### SUPPLIED RECORDS ###
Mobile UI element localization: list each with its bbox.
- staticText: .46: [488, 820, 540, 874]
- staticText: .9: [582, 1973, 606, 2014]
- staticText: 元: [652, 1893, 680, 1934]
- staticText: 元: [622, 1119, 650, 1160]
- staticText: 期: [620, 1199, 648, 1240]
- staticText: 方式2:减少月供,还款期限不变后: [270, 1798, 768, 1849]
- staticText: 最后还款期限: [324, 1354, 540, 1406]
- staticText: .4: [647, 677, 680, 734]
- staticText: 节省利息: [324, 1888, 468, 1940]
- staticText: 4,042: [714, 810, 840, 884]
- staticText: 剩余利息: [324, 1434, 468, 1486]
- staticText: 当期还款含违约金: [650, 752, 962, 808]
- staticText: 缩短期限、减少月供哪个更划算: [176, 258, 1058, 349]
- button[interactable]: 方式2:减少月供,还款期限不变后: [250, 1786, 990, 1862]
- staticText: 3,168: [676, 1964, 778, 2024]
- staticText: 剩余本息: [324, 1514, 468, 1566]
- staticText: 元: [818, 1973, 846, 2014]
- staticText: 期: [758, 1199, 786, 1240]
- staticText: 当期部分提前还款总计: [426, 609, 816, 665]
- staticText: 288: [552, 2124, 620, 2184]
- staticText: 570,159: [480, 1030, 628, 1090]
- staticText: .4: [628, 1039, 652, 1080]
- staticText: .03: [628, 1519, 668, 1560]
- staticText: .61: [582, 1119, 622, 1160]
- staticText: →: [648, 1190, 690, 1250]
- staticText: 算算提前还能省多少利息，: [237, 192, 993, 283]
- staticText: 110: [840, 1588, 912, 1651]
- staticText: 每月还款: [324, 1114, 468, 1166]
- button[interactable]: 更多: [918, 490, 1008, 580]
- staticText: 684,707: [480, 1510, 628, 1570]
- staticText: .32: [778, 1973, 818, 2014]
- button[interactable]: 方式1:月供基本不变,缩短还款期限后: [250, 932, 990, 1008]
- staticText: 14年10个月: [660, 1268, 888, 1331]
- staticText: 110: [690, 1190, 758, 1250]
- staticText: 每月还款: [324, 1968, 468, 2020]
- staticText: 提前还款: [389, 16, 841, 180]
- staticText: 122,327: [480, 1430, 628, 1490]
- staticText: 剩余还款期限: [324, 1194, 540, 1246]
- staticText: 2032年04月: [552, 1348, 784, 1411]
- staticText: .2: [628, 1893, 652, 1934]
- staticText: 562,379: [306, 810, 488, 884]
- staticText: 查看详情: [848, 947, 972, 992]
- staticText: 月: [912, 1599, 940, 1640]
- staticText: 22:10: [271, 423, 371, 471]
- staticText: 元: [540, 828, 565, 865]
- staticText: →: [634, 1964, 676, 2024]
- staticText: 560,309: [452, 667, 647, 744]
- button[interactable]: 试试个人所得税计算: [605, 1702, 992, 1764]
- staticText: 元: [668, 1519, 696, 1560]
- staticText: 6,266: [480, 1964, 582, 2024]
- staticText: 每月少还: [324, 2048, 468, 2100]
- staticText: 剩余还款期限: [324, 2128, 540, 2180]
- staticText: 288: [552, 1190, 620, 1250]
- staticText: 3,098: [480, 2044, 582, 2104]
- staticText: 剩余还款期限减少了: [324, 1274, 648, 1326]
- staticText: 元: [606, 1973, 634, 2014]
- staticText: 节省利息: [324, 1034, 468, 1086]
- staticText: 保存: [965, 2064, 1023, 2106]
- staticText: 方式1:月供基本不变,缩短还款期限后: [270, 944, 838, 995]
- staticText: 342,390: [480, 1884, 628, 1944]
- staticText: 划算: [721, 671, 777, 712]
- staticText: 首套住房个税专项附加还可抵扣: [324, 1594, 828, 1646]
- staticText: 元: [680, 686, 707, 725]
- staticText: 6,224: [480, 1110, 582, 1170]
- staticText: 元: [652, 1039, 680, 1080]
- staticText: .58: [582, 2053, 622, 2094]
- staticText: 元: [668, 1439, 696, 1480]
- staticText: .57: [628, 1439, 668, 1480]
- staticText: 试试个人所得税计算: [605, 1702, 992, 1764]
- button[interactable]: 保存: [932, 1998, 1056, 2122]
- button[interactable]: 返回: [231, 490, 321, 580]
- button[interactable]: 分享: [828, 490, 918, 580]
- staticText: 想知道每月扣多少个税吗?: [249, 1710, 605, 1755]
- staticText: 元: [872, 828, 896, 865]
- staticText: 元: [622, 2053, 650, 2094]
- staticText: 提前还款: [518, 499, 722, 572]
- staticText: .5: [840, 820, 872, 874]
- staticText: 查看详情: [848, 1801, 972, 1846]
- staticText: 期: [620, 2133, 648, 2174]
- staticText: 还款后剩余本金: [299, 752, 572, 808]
###
▶ [WHAT NEEDS TO BE DONE]
Among the lines above, return each one holding the string "缩短还款期限后".

▶ [RESULT FOR THIS TASK]
- button[interactable]: 方式1:月供基本不变,缩短还款期限后: [250, 932, 990, 1008]
- staticText: 方式1:月供基本不变,缩短还款期限后: [270, 944, 838, 995]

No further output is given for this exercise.